**ACTIVITY**
The expected answer is the set of lines in the data below between the line holding "versandt, der Unternehmer ist, so geht die" and the line holding "Preise des Tages des Vertragsschlusses. Liegt", inclusive, written out exactly.

**Stored data entries**

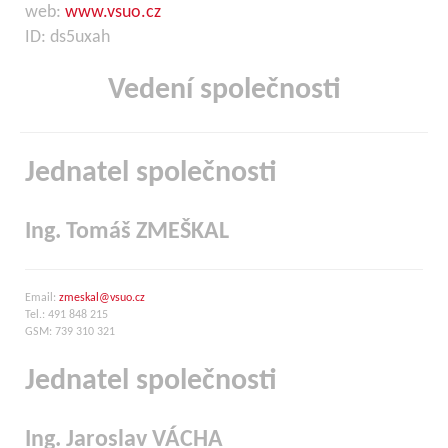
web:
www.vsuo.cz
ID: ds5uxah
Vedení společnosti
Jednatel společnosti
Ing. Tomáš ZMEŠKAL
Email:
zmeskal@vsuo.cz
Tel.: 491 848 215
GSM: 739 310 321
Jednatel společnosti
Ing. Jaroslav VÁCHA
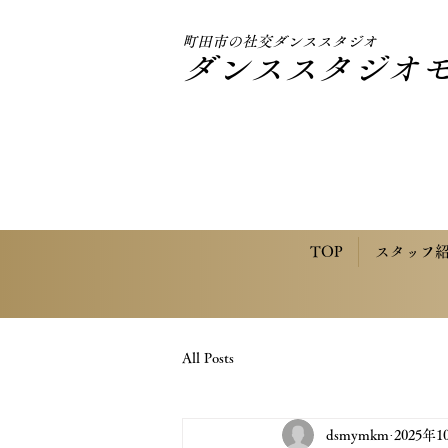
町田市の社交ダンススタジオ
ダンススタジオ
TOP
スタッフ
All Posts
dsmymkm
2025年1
---
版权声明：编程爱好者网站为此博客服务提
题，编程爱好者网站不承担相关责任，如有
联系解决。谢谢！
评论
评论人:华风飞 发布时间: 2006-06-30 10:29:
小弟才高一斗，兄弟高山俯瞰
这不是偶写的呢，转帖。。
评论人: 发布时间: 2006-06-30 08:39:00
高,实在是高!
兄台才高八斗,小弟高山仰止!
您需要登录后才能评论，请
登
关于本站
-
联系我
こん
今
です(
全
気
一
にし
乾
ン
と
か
--
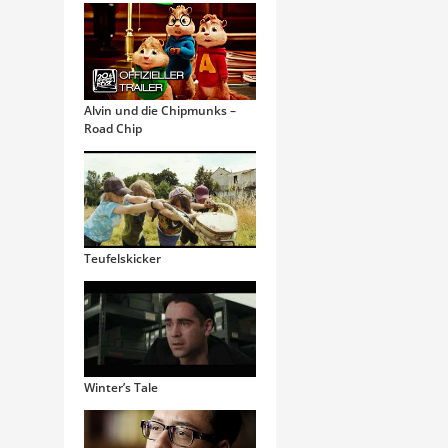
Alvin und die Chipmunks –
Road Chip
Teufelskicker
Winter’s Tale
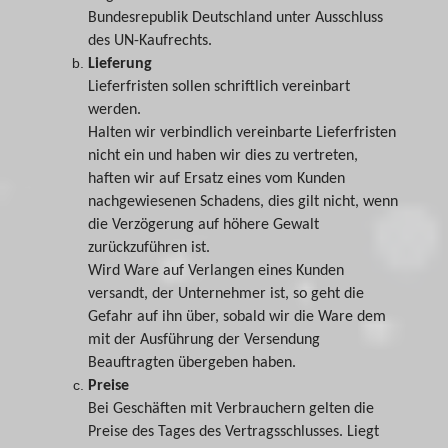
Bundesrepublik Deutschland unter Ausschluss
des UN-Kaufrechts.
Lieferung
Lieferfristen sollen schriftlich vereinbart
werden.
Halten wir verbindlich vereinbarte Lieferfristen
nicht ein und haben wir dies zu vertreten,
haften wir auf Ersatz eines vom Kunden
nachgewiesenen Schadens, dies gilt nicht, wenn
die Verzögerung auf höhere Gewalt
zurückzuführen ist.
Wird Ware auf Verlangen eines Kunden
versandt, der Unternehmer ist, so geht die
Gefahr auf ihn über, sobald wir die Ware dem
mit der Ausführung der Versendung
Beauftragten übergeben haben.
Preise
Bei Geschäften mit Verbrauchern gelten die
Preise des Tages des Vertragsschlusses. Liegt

**OUTPUT FOR THIS EXERCISE**
versandt, der Unternehmer ist, so geht die
Gefahr auf ihn über, sobald wir die Ware dem
mit der Ausführung der Versendung
Beauftragten übergeben haben.
Preise
Bei Geschäften mit Verbrauchern gelten die
Preise des Tages des Vertragsschlusses. Liegt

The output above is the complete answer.